* [TASK REQUIREMENTS]:
Would you give the listing again exactly, without its images?

* [INFORMATION SHOWN]:
++++++++++

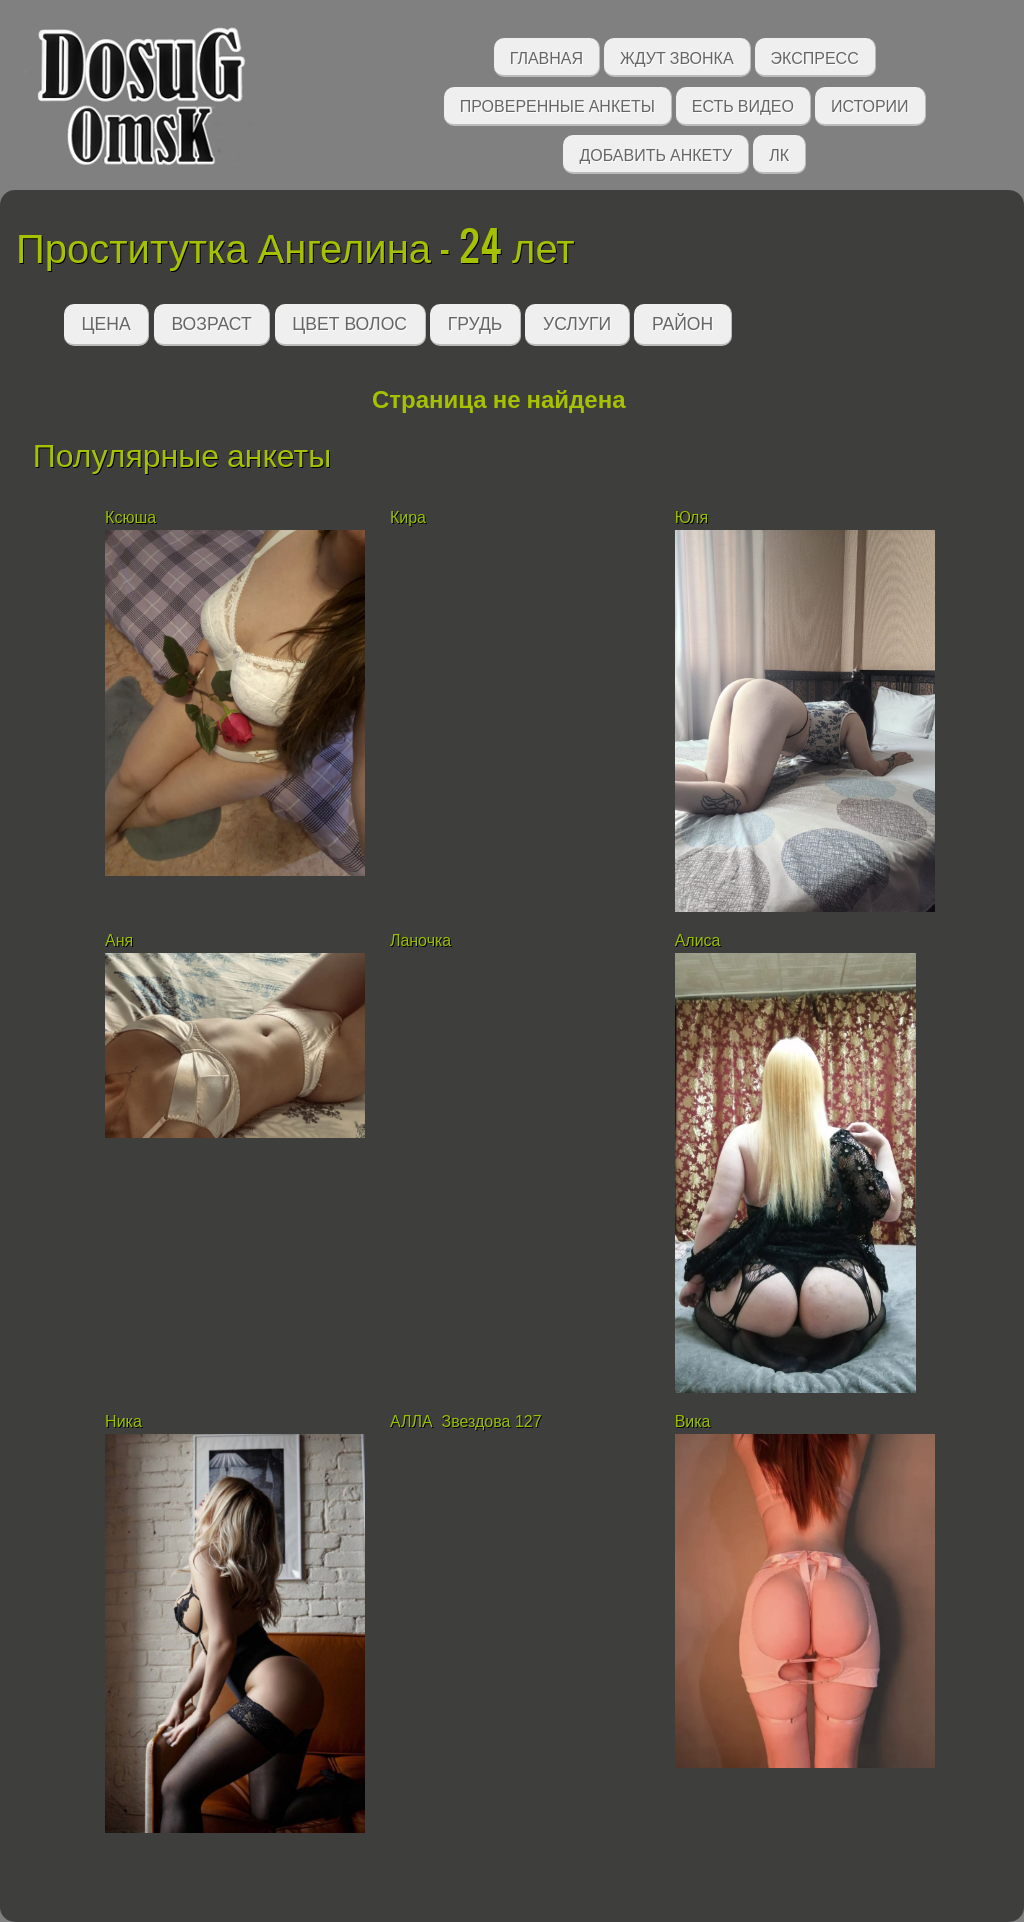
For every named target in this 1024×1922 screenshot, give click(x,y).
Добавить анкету (655, 153)
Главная (546, 56)
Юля (691, 517)
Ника (123, 1421)
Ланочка (420, 940)
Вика (693, 1421)
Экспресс (815, 56)
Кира (410, 517)
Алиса (700, 940)
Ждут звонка (677, 56)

++++++++++

* [TASK ANSWER]:
For every named target in this 1024×1922 screenshot, give click(x,y).
Добавить анкету (655, 153)
Главная (546, 56)
Юля (691, 517)
Ника (123, 1421)
Ланочка (420, 940)
Вика (693, 1421)
Экспресс (815, 56)
Кира (410, 517)
Алиса (700, 940)
Ждут звонка (677, 56)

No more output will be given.